GIVEN INFORMATION section start

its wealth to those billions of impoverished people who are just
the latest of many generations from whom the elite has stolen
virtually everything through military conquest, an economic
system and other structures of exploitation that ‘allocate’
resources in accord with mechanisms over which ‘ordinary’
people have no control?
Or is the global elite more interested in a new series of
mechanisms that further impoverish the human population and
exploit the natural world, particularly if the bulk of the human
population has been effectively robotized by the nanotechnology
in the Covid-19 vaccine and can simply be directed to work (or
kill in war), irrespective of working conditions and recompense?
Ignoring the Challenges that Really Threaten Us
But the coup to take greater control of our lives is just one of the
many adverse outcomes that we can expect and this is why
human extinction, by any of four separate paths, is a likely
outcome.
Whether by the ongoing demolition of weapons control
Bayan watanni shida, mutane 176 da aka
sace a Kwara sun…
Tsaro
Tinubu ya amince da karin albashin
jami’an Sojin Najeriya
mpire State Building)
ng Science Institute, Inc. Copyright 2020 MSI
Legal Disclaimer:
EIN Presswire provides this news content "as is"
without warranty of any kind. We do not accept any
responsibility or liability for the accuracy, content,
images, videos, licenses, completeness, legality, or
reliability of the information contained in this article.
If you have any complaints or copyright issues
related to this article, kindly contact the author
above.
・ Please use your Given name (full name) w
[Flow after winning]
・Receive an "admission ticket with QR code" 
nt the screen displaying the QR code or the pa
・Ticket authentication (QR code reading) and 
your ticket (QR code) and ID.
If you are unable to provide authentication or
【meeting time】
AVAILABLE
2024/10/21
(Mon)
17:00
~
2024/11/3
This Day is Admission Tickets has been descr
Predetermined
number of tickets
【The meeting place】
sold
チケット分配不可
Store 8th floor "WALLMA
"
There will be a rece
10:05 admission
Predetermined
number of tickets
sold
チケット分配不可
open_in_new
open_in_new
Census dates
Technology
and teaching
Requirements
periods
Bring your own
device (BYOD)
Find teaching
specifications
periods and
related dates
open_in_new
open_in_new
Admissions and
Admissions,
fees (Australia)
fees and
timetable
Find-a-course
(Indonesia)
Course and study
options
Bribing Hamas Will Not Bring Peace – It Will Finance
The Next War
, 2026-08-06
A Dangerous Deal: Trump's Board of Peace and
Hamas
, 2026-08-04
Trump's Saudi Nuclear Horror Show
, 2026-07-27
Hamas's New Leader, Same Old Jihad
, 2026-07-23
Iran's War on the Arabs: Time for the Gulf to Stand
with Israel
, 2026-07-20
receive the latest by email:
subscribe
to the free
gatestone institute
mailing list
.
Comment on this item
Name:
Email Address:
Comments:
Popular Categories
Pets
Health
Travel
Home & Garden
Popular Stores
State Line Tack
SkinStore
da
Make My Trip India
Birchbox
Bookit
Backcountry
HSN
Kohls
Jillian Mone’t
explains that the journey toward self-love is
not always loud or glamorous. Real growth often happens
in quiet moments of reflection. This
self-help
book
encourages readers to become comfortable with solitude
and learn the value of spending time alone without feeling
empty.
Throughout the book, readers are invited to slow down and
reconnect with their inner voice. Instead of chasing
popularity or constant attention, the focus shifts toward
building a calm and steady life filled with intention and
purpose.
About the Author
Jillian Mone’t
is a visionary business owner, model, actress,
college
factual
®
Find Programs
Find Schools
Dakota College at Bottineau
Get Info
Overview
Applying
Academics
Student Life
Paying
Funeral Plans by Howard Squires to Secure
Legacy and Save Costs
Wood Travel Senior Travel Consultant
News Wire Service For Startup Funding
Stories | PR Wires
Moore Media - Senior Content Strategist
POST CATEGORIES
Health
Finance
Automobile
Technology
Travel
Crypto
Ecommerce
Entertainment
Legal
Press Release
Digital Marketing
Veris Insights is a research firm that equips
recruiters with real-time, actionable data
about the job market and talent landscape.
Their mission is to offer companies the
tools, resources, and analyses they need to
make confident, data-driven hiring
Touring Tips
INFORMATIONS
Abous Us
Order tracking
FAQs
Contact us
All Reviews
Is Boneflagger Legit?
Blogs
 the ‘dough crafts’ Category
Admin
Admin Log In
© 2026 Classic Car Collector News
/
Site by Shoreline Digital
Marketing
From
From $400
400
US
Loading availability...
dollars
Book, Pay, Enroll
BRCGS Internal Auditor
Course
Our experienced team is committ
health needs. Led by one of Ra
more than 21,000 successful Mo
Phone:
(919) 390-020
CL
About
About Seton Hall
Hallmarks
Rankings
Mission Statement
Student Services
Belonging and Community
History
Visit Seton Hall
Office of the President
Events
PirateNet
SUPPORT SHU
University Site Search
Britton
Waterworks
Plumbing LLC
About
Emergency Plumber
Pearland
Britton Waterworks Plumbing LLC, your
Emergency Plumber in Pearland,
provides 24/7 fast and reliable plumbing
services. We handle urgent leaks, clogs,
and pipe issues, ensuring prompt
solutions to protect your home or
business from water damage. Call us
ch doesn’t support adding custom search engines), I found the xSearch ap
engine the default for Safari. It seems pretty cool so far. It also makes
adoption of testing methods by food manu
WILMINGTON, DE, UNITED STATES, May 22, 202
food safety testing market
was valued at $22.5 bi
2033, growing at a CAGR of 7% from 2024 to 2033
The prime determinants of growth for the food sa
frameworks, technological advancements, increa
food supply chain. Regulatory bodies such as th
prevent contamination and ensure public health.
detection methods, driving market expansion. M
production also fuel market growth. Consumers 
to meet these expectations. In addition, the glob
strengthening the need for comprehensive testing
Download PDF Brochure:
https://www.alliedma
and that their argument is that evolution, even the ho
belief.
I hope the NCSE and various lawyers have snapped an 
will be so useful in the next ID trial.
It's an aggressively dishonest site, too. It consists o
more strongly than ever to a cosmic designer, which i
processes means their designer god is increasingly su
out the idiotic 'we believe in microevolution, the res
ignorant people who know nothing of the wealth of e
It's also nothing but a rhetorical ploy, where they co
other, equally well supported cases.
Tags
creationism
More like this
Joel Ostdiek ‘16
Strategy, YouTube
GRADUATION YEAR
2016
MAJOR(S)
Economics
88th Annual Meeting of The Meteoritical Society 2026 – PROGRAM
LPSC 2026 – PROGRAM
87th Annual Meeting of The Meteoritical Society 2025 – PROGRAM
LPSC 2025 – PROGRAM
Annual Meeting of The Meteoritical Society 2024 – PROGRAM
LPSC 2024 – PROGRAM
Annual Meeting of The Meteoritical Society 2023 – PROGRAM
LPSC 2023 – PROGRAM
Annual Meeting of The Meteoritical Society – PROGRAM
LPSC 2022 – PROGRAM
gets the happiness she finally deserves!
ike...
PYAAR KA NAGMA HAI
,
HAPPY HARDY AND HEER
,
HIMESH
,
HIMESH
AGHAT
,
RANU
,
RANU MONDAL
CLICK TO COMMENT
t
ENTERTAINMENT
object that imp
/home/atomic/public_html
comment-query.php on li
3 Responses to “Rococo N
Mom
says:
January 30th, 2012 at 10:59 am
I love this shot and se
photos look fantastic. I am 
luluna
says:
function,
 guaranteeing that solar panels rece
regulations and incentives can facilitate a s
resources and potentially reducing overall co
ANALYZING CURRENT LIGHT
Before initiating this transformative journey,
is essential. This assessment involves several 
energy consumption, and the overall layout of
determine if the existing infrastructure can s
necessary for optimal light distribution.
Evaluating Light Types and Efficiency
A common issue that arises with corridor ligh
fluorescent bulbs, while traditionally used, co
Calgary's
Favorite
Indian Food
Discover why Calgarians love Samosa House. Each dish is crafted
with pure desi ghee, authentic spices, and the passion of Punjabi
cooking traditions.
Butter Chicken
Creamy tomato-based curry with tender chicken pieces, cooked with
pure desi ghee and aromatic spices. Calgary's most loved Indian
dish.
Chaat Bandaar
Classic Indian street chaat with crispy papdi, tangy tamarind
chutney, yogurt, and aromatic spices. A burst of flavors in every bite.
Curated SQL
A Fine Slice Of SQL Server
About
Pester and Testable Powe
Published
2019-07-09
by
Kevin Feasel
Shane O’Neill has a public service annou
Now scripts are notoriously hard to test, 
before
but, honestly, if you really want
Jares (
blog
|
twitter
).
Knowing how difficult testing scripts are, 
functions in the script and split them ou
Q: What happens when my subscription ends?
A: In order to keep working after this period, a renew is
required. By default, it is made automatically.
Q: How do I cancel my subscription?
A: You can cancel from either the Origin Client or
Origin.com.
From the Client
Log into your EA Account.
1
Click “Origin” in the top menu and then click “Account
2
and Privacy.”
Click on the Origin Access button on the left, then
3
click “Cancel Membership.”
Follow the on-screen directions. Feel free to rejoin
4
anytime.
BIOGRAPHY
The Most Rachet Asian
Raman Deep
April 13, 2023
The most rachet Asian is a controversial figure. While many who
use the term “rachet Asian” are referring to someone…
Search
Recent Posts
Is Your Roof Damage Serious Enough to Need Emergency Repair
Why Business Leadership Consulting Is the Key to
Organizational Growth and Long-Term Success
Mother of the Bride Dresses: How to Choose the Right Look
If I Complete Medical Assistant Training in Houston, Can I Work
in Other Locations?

GIVEN INFORMATION section end

WHAT IS NEEDED: Within the records above, how many lines include the word "toward"? State the number by itself.

COMPLETED TASK: 2